A shopper walking through the main floor of Marshall Field’s flagship department store on Chicago’s State Street will pass a number of branded boutiques, ranging from high-end clothing shops, like BCBG and Max Azria, to one less-expected carve-out: Barbara’s Bookstore. While a decade or more ago, many department stores had in-house book departments, few, if any, indie booksellers—of which Barbara’s is one of the Chicago area’s most beloved—have ever taken up residence in one. But now, as the department store business attempts to reinvigorate itself, more branded storefronts are being invited into large retail centers. Should Barbara’s prove successful on State Street, indie bookshops may just show up all over, wedged between Crate & Barrel and The Gap.

Barbara’s owner, Don Barliant, explains that, at his operation, which opened in Marshall Field’s in 2003, the chain takes the bulk of the profits. Customers actually pay the department store for every purchase, with a percentage of each sale going to Barbara’s, which provides the staff and stocks the store. (Barbara’s staffers, after being trained by Field’s, are added to the department store’s payroll and benefits plan.) Barliant says the arrangement is doubly advantageous: It helps build awareness of the Barbara’s brand and—despite the revenue-sharing agreement that favors Field’s—the number of dollar signs tends to be high. “If there’s a book at Marshall Field’s, we provide it,” Barliant explains. In addition to the strong sales coming from the high-traffic downtown location, Barliant now provides books for other departments in the company’s local and non-local locations. Thus, Barbara’s inventory can appear everywhere from a cookware display to a storefront window.



Barliant, who is currently in discussions with Marshall Field’s to open another location in the chain’s planned Minneapolis outpost, says his shop’s presence in Marshall Field’s ultimately does what all small booksellers need to do: Bring books to the places where the customers are.
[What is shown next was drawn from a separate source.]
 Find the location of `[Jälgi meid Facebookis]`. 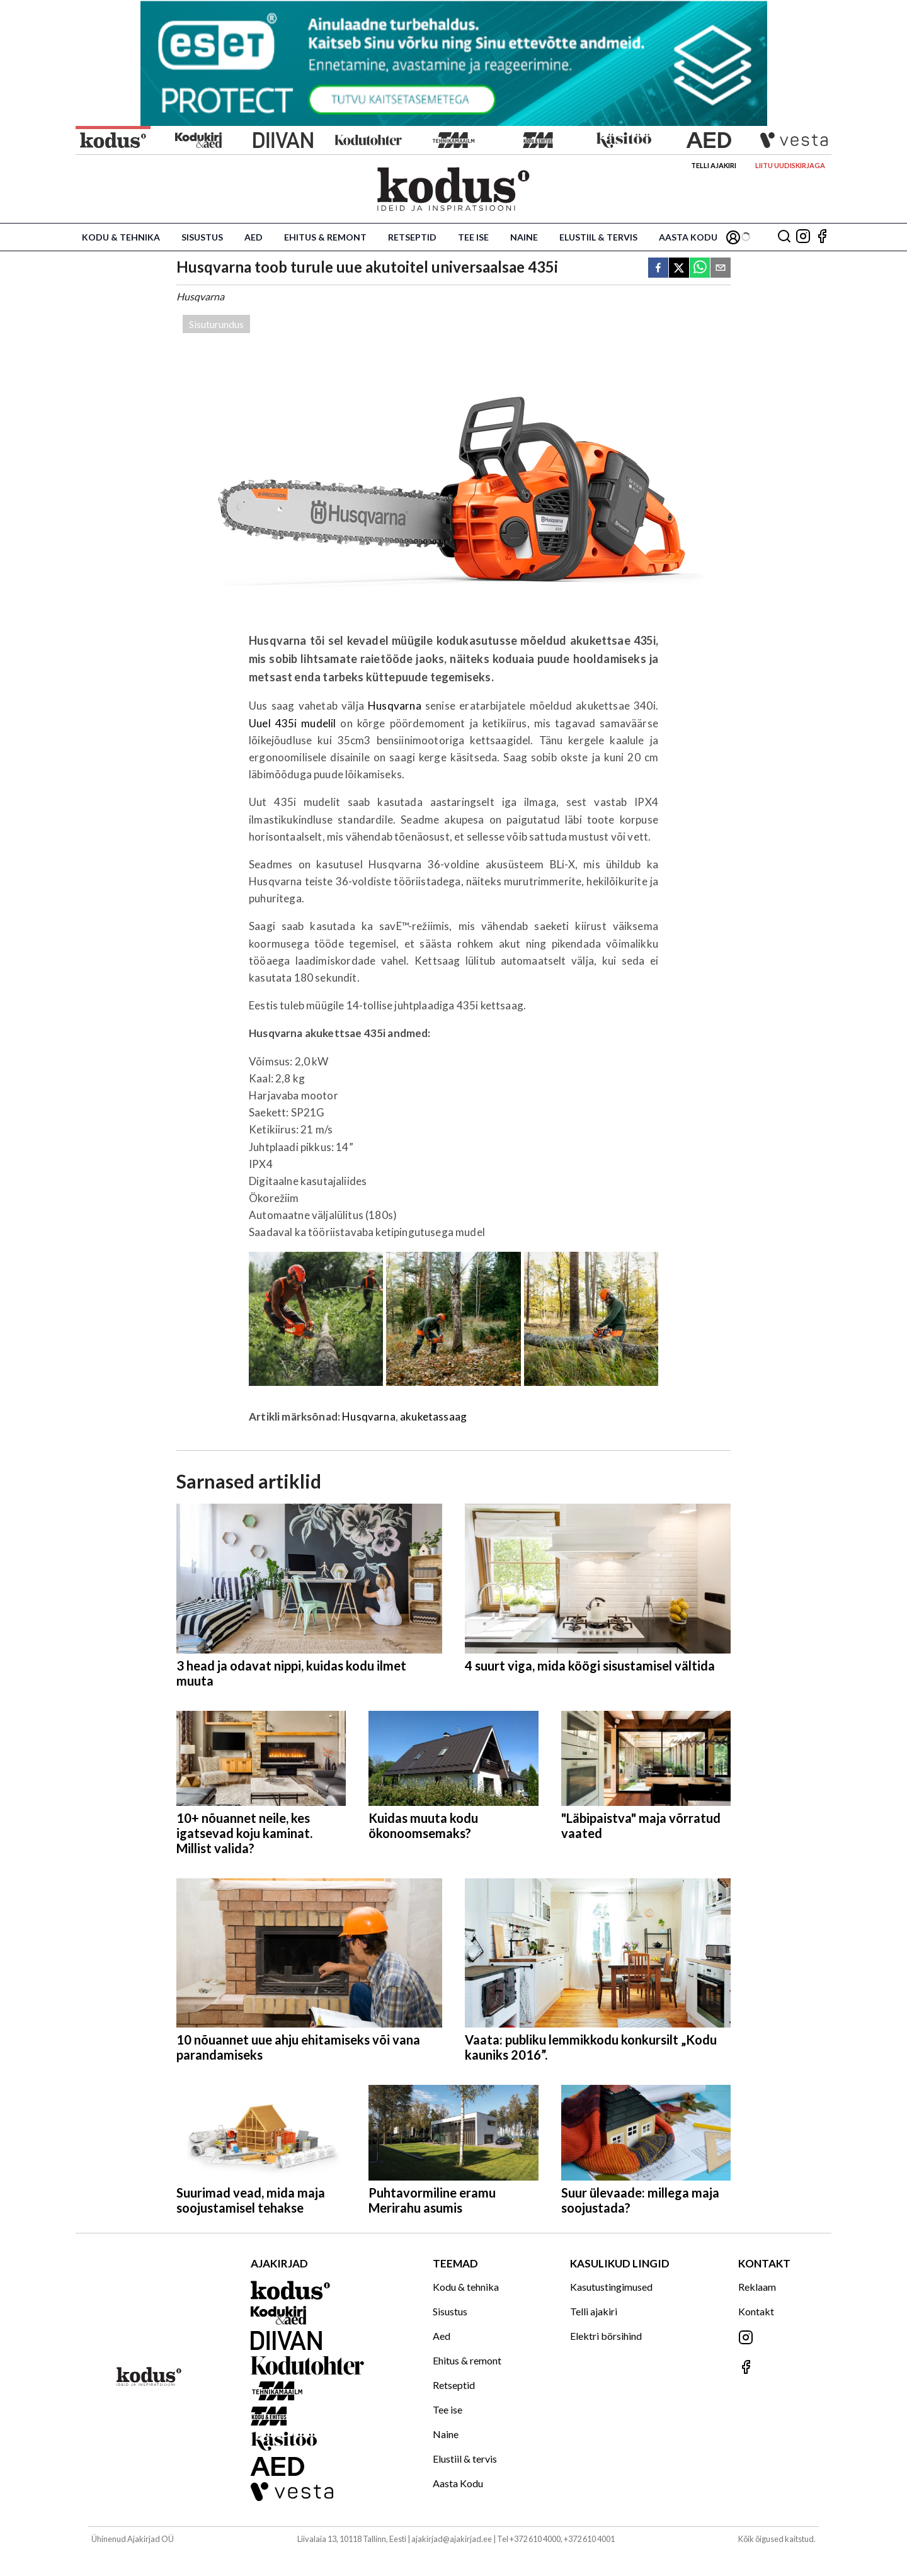 [Jälgi meid Facebookis] is located at coordinates (822, 237).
The key, Barliant says, is getting books to non-traditional locations.

The partnership is promising for Field’s as well, since department stores—suffering many of the same woes as bookstores—need to find unique ways to battle back into a marketplace dominated by mega-retailers like Target and K-Mart. The department store business has been stuck in “a no man’s land” for the past two decades, says Amanda Nicholson, director of the Retail Management & Consumer Studies Department at Boston College, losing business to discount retailers and specialty chains like Banana Republic and Ann Taylor. “On one end, you have the powerful discount chains which in the last 20 years have really taken a lot of the market share and then, at the other end, you have the specialty store chains like The Gap and Banana Republic,” she says. “People used to go to department stores to buy all their clothes, and that’s changed.”

In fact, Marshall Field’s has “added or invigorated” 500 new vendors and brands at its State Street store since 2003, says Jennifer McNamara, a Field’s spokesperson, with the goal of creating “an environment unlike anything in retail.” Marshall Field’s, says Bart Weitz, director of the Miller Center for Retailing at the University of Florida, “wants to have something that’s unique and different, so Barbara’s is ideal for that. People can go to a Borders anywhere.” And what’s happening at State Street likely points to imminent changes at the store’s 62 other locations throughout the Midwest, and, perhaps, at Macy’s Bloomingdale’s and other department store chains. “If the Barbara’s location is working for Marshall Field’s,” says Nicholson, “then another company will be looking for similar deals.”